Non-Latin in the "name" table

I have a bunch of stupid questions about OpenType tables. Let's kick off with one about localisation in the name table: What character encoding should be used for non-Latin entries? The specification says:

Note that OS/2 and Windows both require that all name strings be defined in Unicode. Thus all 'name' table strings for platform ID = 3 (Windows) will require two bytes per character. Macintosh fonts require single byte strings. 

"Unicode" isn't an encoding, but "requires two bytes per character" suggests to me this is in UTF16 when platformID=3. Could or should that be made more explicit?

But the one about the Macintosh completely confuses me. Let's say I have a Japanese string. The spec suggests I could have a string which is for the Mac platform (platformID=1) and then I choose the appropriate language ID for the platform (languageID=11). Now I have to choose the encoding ID, which on this platform is a "script manager code." Looking in the table, there's a script manager code for Japanese which means I set encodingID=1. Now I need to encode the string itself in a "single byte string" encoding of Japanese, which as far as I'm aware doesn't exist.

What's going on here? Why do the Macintosh script manager codes even exist? Perennial question: does anything actually use them in practice, or should all non-Latin stuff be restricted to platformID=3 entries?

Comments

  • Platform ID=3 only. Photoshop for Windows do not use this names.

    Illustrator:



    Photoshop:

    (Win 8.1)
  • I tend to just forget about Macintosh names since this is mostly pre-OS X stuff. However, I’ve been told that some obsolete applications on Mac (old versions of Word so far) require Macintosh names, in this case I’d include only MacRoman names and forget about anything else, localized names for Macintosh platform is just broken.
  • You can also check FontTools, IIRC it has code to decode (most of?) the non-Unicode name entries.
  • What I don't understand is how this could have ever made sense. Why specify that you can write Mac platform strings in Mongolian or Devanagari if there wasn't even a way to correctly encode those strings?
  • Georg Seifert
    Georg Seifert Posts: 675
    edited October 2016
    It is possible to encode all that scripts. It is just not 8 bit. 
    MacOS provides a function to convert a string (NSString or CFString) to different encodings: 

    CFStringCreateExternalRepresentation

    external_string_encodings

  • It is possible to encode all that scripts. It is just not 8 bit. 

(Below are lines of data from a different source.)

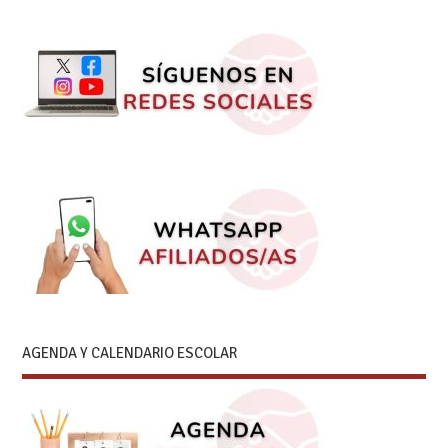
AGENDA Y CALENDARIO ESCOLAR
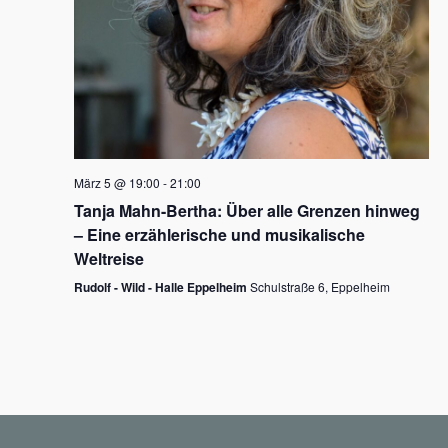
N
a
v
i
g
März 5 @ 19:00
-
21:00
a
Tanja Mahn-Bertha: Über alle Grenzen hinweg
t
– Eine erzählerische und musikalische
i
Weltreise
o
Rudolf - Wild - Halle Eppelheim
Schulstraße 6, Eppelheim
n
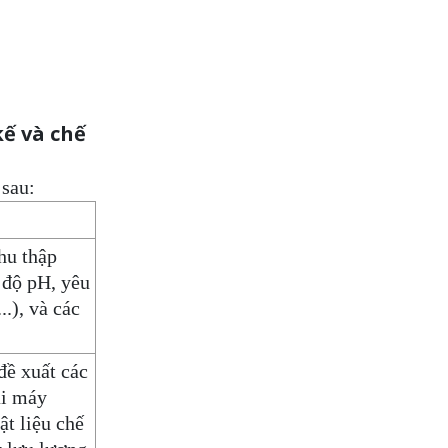
Máy Khuấy Hóa Chất Inox
304 Chống Ăn Mòn
WED 07, 2026
ế và chế
Bồn khuấy gia nhiệt cánh
đảo syrup
TUE 07, 2026
 sau:
Máy khuấy đồng hóa cánh
quét mật ong bơm chân
hu thập
không
TUE 07, 2026
, độ pH, yêu
.), và các
Máy khuấy kem dưỡng
đồng hóa cánh quét khung
đề xuất các
inox
TUE 07, 2026
ại máy
ật liệu chế
Máy khuấy phân bón công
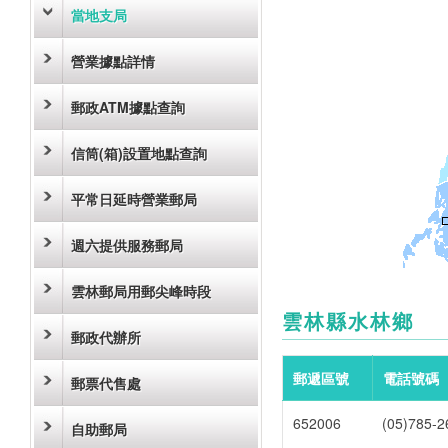
當地支局
營業據點詳情
郵政ATM據點查詢
信筒(箱)設置地點查詢
平常日延時營業郵局
週六提供服務郵局
雲林郵局用郵尖峰時段
雲林縣水林鄉
郵政代辦所
郵遞區號
電話號碼
郵票代售處
652006
(05)785-2
自助郵局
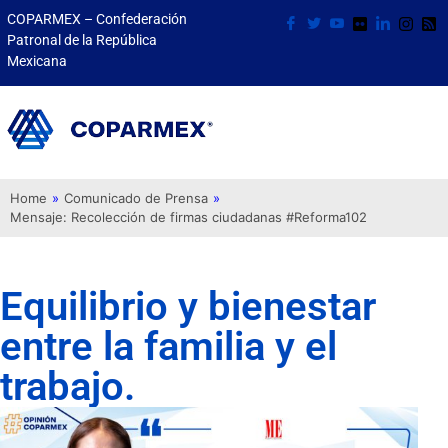
COPARMEX – Confederación
Patronal de la República
Mexicana
Home
»
Comunicado de Prensa
»
Mensaje: Recolección de firmas ciudadanas #Reforma102
Equilibrio y bienestar
entre la familia y el
trabajo.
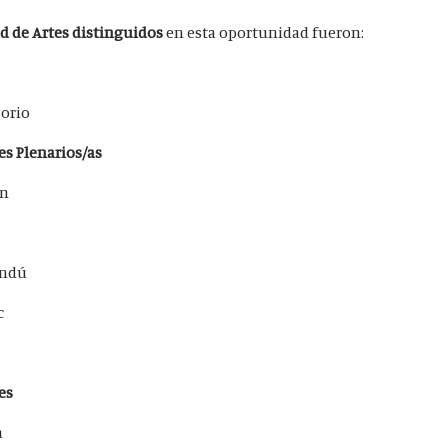
d de Artes distinguidos
en esta oportunidad fueron:
Borio
es Plenarios/as
án
andú
c
es
a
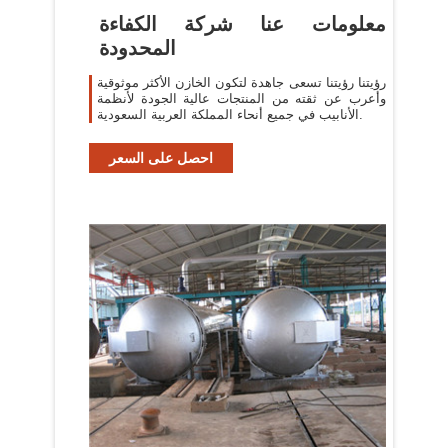
معلومات عنا شركة الكفاءة
المحدودة
رؤيتنا رؤيتنا تسعى جاهدة لتكون الخازن الأكثر موثوقية
وأعرب عن ثقته من المنتجات عالية الجودة لأنظمة
الأنابيب في جميع أنحاء المملكة العربية السعودية.
احصل على السعر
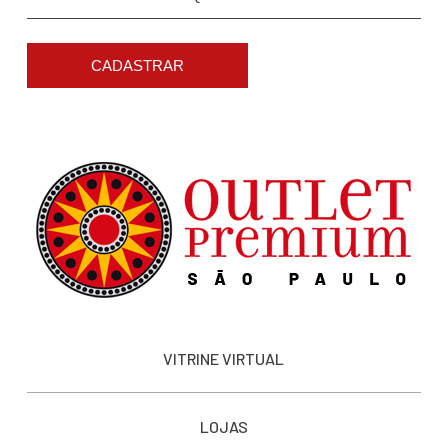
CADASTRAR
VITRINE VIRTUAL
LOJAS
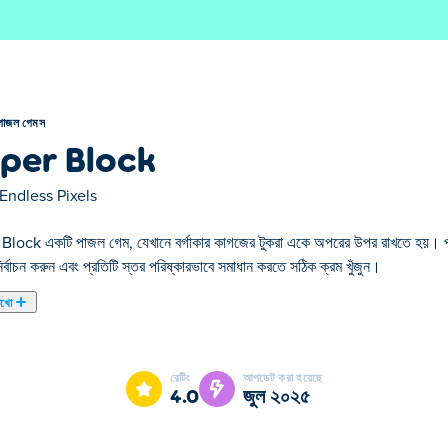
পাজল গেমস
per Block
Endless Pixels
lock একটি পাজল গেম, যেখানে বর্গাকার কাগজের টুকরা একে অপরের উপর রাখতে হয়। প
র্বাচন করুন এবং প্রতিটি স্তর পরিষ্কারভাবে সমাধান করতে সঠিক ক্রম খুঁজুন।
েখো
াঁধা সমাধানের জন্য বিভিন্ন আকারের ব্লক সঠিক জায়গায় রাখতে হবে! প্রতিটি ব্লকের জন
বিষ্কার করুন। আটকে লাগছে? সাহায্যের জন্য কেবল ইঙ্গিত বোতামটি আলতো চাপুন! জয়
রেটিং
আপডেট করা হয়েছে
রতে পারেন?
4.0
জুল ২০২৫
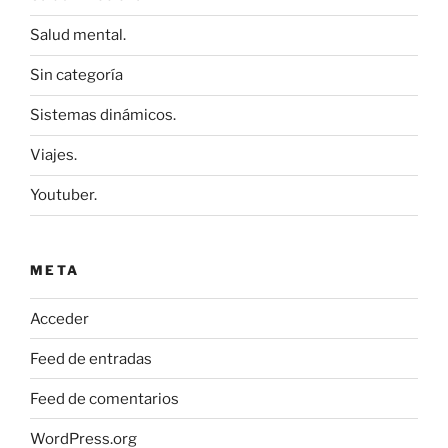
Salud mental.
Sin categoría
Sistemas dinámicos.
Viajes.
Youtuber.
META
Acceder
Feed de entradas
Feed de comentarios
WordPress.org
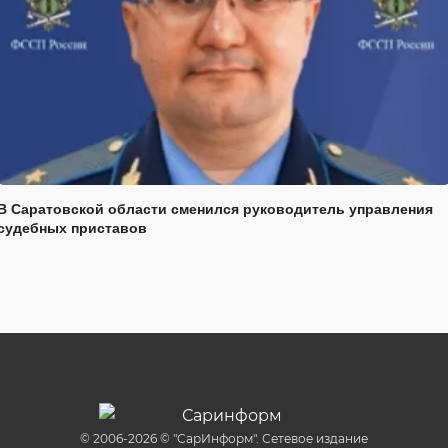
В Саратовской области сменился руководитель управления
судебных приставов
© 2006-2026 © "СарИнформ". Сетевое издание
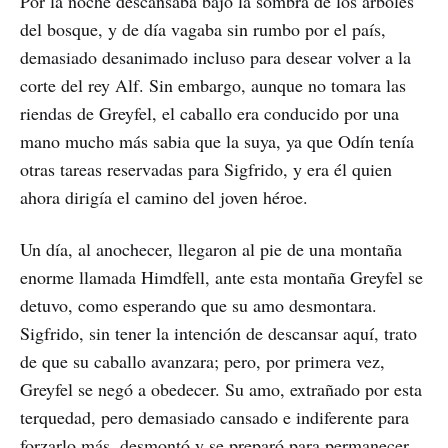
Por la noche descansaba bajo la sombra de los árboles
del bosque, y de día vagaba sin rumbo por el país,
demasiado desanimado incluso para desear volver a la
corte del rey Alf. Sin embargo, aunque no tomara las
riendas de Greyfel, el caballo era conducido por una
mano mucho más sabia que la suya, ya que Odín tenía
otras tareas reservadas para Sigfrido, y era él quien
ahora dirigía el camino del joven héroe.
Un día, al anochecer, llegaron al pie de una montaña
enorme llamada Himdfell, ante esta montaña Greyfel se
detuvo, como esperando que su amo desmontara.
Sigfrido, sin tener la intención de descansar aquí, trato
de que su caballo avanzara; pero, por primera vez,
Greyfel se negó a obedecer. Su amo, extrañado por esta
terquedad, pero demasiado cansado e indiferente para
forzarlo más, desmontó y se preparó para permanecer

    In which case "Macintosh fonts require single byte strings" is completely wrong.

  • Georg Seifert
    Georg Seifert Posts: 675
    edited October 2016
    Yes. I'll check that to be sure. 
  • What I don't understand is how this could have ever made sense. Why specify that you can write Mac platform strings in Mongolian or Devanagari if there wasn't even a way to correctly encode those strings?
    @Simon Cozens Have a look at http://unicode.org/Public/MAPPINGS/VENDORS/APPLE/
    These are legacy Macintosh encodings, before OS X. The ones listed in OT specs can be found there, at least 0 to 11 and 21 to 29. Unless you’re making a font for System 7, Mac OS 8 or Mac OS 9, don’t use these.

    That said you may need a couple of names platformID=1, encodingID=0 for some Mac applications to be happy like mentioned before but the other encodingID are useless.

    Remember that this part of the specs was written when Unicode was still a new thing.